Trump Judge Neil Gorsuch Defends Undocumented Immigrants, Sides With Liberal Supreme Court Justices in Immigration Case

Supreme Court Justice Neil Gorsuch sided with liberal judges on a Tuesday decision about immigrants facing deportation. President Donald Trump’s Supreme Court appointee may not have ruled the way the president had hoped. Chip Somodevilla/Getty Images

Tuesday's Supreme Court ruling on an immigration law may not have gone the way President Donald Trump had hoped—and he has his own handpicked appointee to blame.

Justice Neil Gorsuch sided with his left-leaning colleagues to deliver a 5-4 opinion on federal legislation that would have left immigrants convicted of crimes considered "violent" subject to deportation. The Supreme Court had weighed in on the immigration law during the 2016 term—after the death of Justice Antonin Scalia—but hadn't been able to break its 4-4 tie to deliver a decisive ruling.

Gorsuch effectively broke the deadlock.

When the law was being argued in court in October, Gorsuch worried that people were being incarcerated and deported for "violent" crimes despite the fact that Congress couldn't seem to even agree on what made a crime violent. Under the federal criminal code, a "crime of violence" refers to direct force or the "substantial risk" that it would be used.

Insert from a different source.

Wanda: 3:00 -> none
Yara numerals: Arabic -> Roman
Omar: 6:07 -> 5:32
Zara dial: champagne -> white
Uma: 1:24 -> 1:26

Gorsuch maintained that the law deprived people of "life, liberty of property" and violated the vagueness doctrine, which requires laws to be clear and explicit, lest they be enforced arbitrarily. "Shouldn't [we] expect Congress to be able to specify those who are captured by its laws?" Gorsuch asked at the time.

The 5-4 majority opinion reflected Gorsuch's concerns, stating that the law is unconstitutionally vague in a victory for the case's lead plaintiff, James Garcia Dimaya—a Filipino man who faced removal under the Obama administration for two burglary convictions—as well as immigrant rights activists more broadly.

Supreme Court Justice Neil Gorsuch (right) was President Donald Trump’s first appointee to the bench—but he may not rule the way Trump wants. Eric Thayer/Getty Images

The justice's vote is likely a disappointing one for Trump, who made it clear from the day he descended an escalator to announce his candidacy, that he would paint immigrants as criminals ripe for deportation.

"When Mexico sends its people, they're not sending their best," Trump said when he announced his presidential bid. "They're sending people that have lots of problems, and they're bringing those problems with us. They're bringing drugs. They're bringing crime. They're rapists. And some, I assume, are good people."

Since being elected, Trump has promised to deport between 2 and 3 million undocumented immigrants, allegedly focusing on those with criminal records.

But Gorsuch has emphasized before the need for "judicial independence," free from the president's influence or anyone else's.

"If judges were just secret legislators, declaring not what the law is but what they would like it to be, the very idea of a government by the people and for the people would be at risk," Gorsuch said in March 2017, when he was still just a nominee.

During his confirmation hearing, Gorsuch doubled down on this point, telling the Senate Judiciary Committee that he "offered no promises on how I'd rule in any case to anyone."

The president may have more disappointments ahead. Trump has said he intends to appoint pro-life justices who would overturn Roe v. Wade. Gorsuch has hinted at an anti-choice stance before—with votes against Planned Parenthood and in favor of Hobby Lobby, the Christian-owned company that won the right to deny employees birth control coverage—but it's still no guarantee that the justice would vote to overturn the landmark abortion rights decision, if given the chance.

"I would have walked out the door," Gorsuch said during his confirmation hearing, when asked if Trump had asked him to reverse Roe v. Wade. "That's not what judges do."